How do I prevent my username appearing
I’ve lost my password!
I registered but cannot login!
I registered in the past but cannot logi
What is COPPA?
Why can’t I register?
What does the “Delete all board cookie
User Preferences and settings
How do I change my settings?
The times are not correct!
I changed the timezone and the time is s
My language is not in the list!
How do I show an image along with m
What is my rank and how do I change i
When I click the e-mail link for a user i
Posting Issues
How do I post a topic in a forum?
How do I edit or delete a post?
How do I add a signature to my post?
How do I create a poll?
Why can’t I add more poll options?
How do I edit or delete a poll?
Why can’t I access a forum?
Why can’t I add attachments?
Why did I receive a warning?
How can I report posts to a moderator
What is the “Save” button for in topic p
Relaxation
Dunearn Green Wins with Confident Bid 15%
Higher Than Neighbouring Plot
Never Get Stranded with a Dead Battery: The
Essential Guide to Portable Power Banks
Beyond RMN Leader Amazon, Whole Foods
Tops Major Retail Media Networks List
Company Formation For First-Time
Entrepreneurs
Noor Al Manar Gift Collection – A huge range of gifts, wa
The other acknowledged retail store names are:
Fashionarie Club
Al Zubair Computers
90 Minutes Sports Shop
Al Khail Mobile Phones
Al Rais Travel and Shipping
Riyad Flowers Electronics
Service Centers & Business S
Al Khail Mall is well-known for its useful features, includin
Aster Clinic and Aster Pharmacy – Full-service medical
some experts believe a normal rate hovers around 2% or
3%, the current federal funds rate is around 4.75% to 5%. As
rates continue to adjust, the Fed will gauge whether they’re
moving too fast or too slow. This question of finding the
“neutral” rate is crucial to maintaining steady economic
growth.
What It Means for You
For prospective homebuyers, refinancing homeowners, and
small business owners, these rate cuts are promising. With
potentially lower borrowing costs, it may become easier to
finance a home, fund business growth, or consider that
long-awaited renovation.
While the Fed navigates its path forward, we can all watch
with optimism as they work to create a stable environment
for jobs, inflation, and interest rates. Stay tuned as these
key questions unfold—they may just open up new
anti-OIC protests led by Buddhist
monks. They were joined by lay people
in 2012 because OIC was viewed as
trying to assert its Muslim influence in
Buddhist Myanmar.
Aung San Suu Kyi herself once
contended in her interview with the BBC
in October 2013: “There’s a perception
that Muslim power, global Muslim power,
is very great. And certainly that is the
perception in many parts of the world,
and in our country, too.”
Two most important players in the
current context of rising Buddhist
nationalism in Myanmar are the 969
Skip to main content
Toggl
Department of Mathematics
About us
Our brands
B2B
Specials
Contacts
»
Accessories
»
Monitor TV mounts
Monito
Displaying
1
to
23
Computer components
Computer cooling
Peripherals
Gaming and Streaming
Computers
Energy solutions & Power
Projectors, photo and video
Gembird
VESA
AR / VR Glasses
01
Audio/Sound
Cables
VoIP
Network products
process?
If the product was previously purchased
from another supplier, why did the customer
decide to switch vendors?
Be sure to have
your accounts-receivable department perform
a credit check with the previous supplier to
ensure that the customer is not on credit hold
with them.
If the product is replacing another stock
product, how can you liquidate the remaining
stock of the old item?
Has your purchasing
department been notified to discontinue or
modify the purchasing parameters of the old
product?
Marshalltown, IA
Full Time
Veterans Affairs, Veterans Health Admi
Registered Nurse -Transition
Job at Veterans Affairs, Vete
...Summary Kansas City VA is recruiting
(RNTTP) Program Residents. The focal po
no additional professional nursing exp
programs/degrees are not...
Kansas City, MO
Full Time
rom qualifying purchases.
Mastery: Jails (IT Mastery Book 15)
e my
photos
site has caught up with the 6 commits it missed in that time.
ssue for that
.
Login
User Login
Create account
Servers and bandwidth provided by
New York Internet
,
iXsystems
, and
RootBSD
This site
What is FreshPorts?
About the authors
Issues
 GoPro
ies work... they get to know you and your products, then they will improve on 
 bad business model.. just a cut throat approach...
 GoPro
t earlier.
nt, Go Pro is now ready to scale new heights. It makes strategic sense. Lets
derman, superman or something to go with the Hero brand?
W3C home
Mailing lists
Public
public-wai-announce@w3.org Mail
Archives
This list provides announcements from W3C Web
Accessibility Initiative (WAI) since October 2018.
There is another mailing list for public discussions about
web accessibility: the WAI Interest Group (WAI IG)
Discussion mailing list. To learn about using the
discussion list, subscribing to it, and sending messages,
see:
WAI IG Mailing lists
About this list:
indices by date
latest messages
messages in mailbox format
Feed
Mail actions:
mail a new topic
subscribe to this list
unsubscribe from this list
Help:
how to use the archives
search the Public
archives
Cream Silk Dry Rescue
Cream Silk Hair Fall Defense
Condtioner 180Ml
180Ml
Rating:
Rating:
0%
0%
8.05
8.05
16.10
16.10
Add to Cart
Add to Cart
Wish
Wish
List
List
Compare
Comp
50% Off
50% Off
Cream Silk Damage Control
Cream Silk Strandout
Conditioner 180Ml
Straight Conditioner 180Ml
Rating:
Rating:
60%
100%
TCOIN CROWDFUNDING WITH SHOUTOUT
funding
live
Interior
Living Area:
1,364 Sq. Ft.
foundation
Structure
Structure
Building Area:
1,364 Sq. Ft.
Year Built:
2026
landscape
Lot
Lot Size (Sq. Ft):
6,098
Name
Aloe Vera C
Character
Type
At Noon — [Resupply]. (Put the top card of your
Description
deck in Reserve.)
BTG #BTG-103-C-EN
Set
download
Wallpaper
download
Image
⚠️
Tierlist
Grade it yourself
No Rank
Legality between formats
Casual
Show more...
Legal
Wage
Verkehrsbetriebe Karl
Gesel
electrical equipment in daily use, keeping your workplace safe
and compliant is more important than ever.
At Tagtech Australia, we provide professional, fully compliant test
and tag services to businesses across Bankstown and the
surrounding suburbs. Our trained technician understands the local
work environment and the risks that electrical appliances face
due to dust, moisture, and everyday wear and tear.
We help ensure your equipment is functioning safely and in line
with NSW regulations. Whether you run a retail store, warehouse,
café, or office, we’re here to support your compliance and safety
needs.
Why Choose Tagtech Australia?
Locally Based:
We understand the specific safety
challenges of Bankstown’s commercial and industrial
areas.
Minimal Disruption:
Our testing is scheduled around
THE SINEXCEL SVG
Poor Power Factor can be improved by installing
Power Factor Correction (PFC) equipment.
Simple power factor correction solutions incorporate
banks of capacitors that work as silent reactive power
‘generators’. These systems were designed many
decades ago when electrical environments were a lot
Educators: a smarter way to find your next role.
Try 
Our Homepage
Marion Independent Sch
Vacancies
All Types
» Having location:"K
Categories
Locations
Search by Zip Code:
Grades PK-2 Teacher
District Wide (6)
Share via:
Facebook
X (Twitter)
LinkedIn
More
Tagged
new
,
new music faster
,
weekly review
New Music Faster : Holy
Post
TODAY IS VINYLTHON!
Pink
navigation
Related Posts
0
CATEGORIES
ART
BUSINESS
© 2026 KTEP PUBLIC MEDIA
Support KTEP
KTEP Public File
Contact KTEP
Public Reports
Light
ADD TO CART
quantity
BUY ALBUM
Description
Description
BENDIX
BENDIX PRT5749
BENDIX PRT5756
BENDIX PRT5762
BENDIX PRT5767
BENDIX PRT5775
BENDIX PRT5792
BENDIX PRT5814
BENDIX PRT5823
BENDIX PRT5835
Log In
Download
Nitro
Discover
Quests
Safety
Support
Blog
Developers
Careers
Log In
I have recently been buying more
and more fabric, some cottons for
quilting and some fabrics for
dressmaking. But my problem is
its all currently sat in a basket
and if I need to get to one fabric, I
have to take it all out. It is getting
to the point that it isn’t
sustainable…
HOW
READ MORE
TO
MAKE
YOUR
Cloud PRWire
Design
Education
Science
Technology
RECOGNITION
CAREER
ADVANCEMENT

::::

## What is being asked
What is wanted is an exact copy of the data.

## Reply
How do I prevent my username appearing
I’ve lost my password!
I registered but cannot login!
I registered in the past but cannot logi
What is COPPA?
Why can’t I register?
What does the “Delete all board cookie
User Preferences and settings
How do I change my settings?
The times are not correct!
I changed the timezone and the time is s
My language is not in the list!
How do I show an image along with m
What is my rank and how do I change i
When I click the e-mail link for a user i
Posting Issues
How do I post a topic in a forum?
How do I edit or delete a post?
How do I add a signature to my post?
How do I create a poll?
Why can’t I add more poll options?
How do I edit or delete a poll?
Why can’t I access a forum?
Why can’t I add attachments?
Why did I receive a warning?
How can I report posts to a moderator
What is the “Save” button for in topic p
Relaxation
Dunearn Green Wins with Confident Bid 15%
Higher Than Neighbouring Plot
Never Get Stranded with a Dead Battery: The
Essential Guide to Portable Power Banks
Beyond RMN Leader Amazon, Whole Foods
Tops Major Retail Media Networks List
Company Formation For First-Time
Entrepreneurs
Noor Al Manar Gift Collection – A huge range of gifts, wa
The other acknowledged retail store names are:
Fashionarie Club
Al Zubair Computers
90 Minutes Sports Shop
Al Khail Mobile Phones
Al Rais Travel and Shipping
Riyad Flowers Electronics
Service Centers & Business S
Al Khail Mall is well-known for its useful features, includin
Aster Clinic and Aster Pharmacy – Full-service medical
some experts believe a normal rate hovers around 2% or
3%, the current federal funds rate is around 4.75% to 5%. As
rates continue to adjust, the Fed will gauge whether they’re
moving too fast or too slow. This question of finding the
“neutral” rate is crucial to maintaining steady economic
growth.
What It Means for You
For prospective homebuyers, refinancing homeowners, and
small business owners, these rate cuts are promising. With
potentially lower borrowing costs, it may become easier to
finance a home, fund business growth, or consider that
long-awaited renovation.
While the Fed navigates its path forward, we can all watch
with optimism as they work to create a stable environment
for jobs, inflation, and interest rates. Stay tuned as these
key questions unfold—they may just open up new
anti-OIC protests led by Buddhist
monks. They were joined by lay people
in 2012 because OIC was viewed as
trying to assert its Muslim influence in
Buddhist Myanmar.
Aung San Suu Kyi herself once
contended in her interview with the BBC
in October 2013: “There’s a perception
that Muslim power, global Muslim power,
is very great. And certainly that is the
perception in many parts of the world,
and in our country, too.”
Two most important players in the
current context of rising Buddhist
nationalism in Myanmar are the 969
Skip to main content
Toggl
Department of Mathematics
About us
Our brands
B2B
Specials
Contacts
»
Accessories
»
Monitor TV mounts
Monito
Displaying
1
to
23
Computer components
Computer cooling
Peripherals
Gaming and Streaming
Computers
Energy solutions & Power
Projectors, photo and video
Gembird
VESA
AR / VR Glasses
01
Audio/Sound
Cables
VoIP
Network products
process?
If the product was previously purchased
from another supplier, why did the customer
decide to switch vendors?
Be sure to have
your accounts-receivable department perform
a credit check with the previous supplier to
ensure that the customer is not on credit hold
with them.
If the product is replacing another stock
product, how can you liquidate the remaining
stock of the old item?
Has your purchasing
department been notified to discontinue or
modify the purchasing parameters of the old
product?
Marshalltown, IA
Full Time
Veterans Affairs, Veterans Health Admi
Registered Nurse -Transition
Job at Veterans Affairs, Vete
...Summary Kansas City VA is recruiting
(RNTTP) Program Residents. The focal po
no additional professional nursing exp
programs/degrees are not...
Kansas City, MO
Full Time
rom qualifying purchases.
Mastery: Jails (IT Mastery Book 15)
e my
photos
site has caught up with the 6 commits it missed in that time.
ssue for that
.
Login
User Login
Create account
Servers and bandwidth provided by
New York Internet
,
iXsystems
, and
RootBSD
This site
What is FreshPorts?
About the authors
Issues
 GoPro
ies work... they get to know you and your products, then they will improve on 
 bad business model.. just a cut throat approach...
 GoPro
t earlier.
nt, Go Pro is now ready to scale new heights. It makes strategic sense. Lets
derman, superman or something to go with the Hero brand?
W3C home
Mailing lists
Public
public-wai-announce@w3.org Mail
Archives
This list provides announcements from W3C Web
Accessibility Initiative (WAI) since October 2018.
There is another mailing list for public discussions about
web accessibility: the WAI Interest Group (WAI IG)
Discussion mailing list. To learn about using the
discussion list, subscribing to it, and sending messages,
see:
WAI IG Mailing lists
About this list:
indices by date
latest messages
messages in mailbox format
Feed
Mail actions:
mail a new topic
subscribe to this list
unsubscribe from this list
Help:
how to use the archives
search the Public
archives
Cream Silk Dry Rescue
Cream Silk Hair Fall Defense
Condtioner 180Ml
180Ml
Rating:
Rating:
0%
0%
8.05
8.05
16.10
16.10
Add to Cart
Add to Cart
Wish
Wish
List
List
Compare
Comp
50% Off
50% Off
Cream Silk Damage Control
Cream Silk Strandout
Conditioner 180Ml
Straight Conditioner 180Ml
Rating:
Rating:
60%
100%
TCOIN CROWDFUNDING WITH SHOUTOUT
funding
live
Interior
Living Area:
1,364 Sq. Ft.
foundation
Structure
Structure
Building Area:
1,364 Sq. Ft.
Year Built:
2026
landscape
Lot
Lot Size (Sq. Ft):
6,098
Name
Aloe Vera C
Character
Type
At Noon — [Resupply]. (Put the top card of your
Description
deck in Reserve.)
BTG #BTG-103-C-EN
Set
download
Wallpaper
download
Image
⚠️
Tierlist
Grade it yourself
No Rank
Legality between formats
Casual
Show more...
Legal
Wage
Verkehrsbetriebe Karl
Gesel
electrical equipment in daily use, keeping your workplace safe
and compliant is more important than ever.
At Tagtech Australia, we provide professional, fully compliant test
and tag services to businesses across Bankstown and the
surrounding suburbs. Our trained technician understands the local
work environment and the risks that electrical appliances face
due to dust, moisture, and everyday wear and tear.
We help ensure your equipment is functioning safely and in line
with NSW regulations. Whether you run a retail store, warehouse,
café, or office, we’re here to support your compliance and safety
needs.
Why Choose Tagtech Australia?
Locally Based:
We understand the specific safety
challenges of Bankstown’s commercial and industrial
areas.
Minimal Disruption:
Our testing is scheduled around
THE SINEXCEL SVG
Poor Power Factor can be improved by installing
Power Factor Correction (PFC) equipment.
Simple power factor correction solutions incorporate
banks of capacitors that work as silent reactive power
‘generators’. These systems were designed many
decades ago when electrical environments were a lot
Educators: a smarter way to find your next role.
Try 
Our Homepage
Marion Independent Sch
Vacancies
All Types
» Having location:"K
Categories
Locations
Search by Zip Code:
Grades PK-2 Teacher
District Wide (6)
Share via:
Facebook
X (Twitter)
LinkedIn
More
Tagged
new
,
new music faster
,
weekly review
New Music Faster : Holy
Post
TODAY IS VINYLTHON!
Pink
navigation
Related Posts
0
CATEGORIES
ART
BUSINESS
© 2026 KTEP PUBLIC MEDIA
Support KTEP
KTEP Public File
Contact KTEP
Public Reports
Light
ADD TO CART
quantity
BUY ALBUM
Description
Description
BENDIX
BENDIX PRT5749
BENDIX PRT5756
BENDIX PRT5762
BENDIX PRT5767
BENDIX PRT5775
BENDIX PRT5792
BENDIX PRT5814
BENDIX PRT5823
BENDIX PRT5835
Log In
Download
Nitro
Discover
Quests
Safety
Support
Blog
Developers
Careers
Log In
I have recently been buying more
and more fabric, some cottons for
quilting and some fabrics for
dressmaking. But my problem is
its all currently sat in a basket
and if I need to get to one fabric, I
have to take it all out. It is getting
to the point that it isn’t
sustainable…
HOW
READ MORE
TO
MAKE
YOUR
Cloud PRWire
Design
Education
Science
Technology
RECOGNITION
CAREER
ADVANCEMENT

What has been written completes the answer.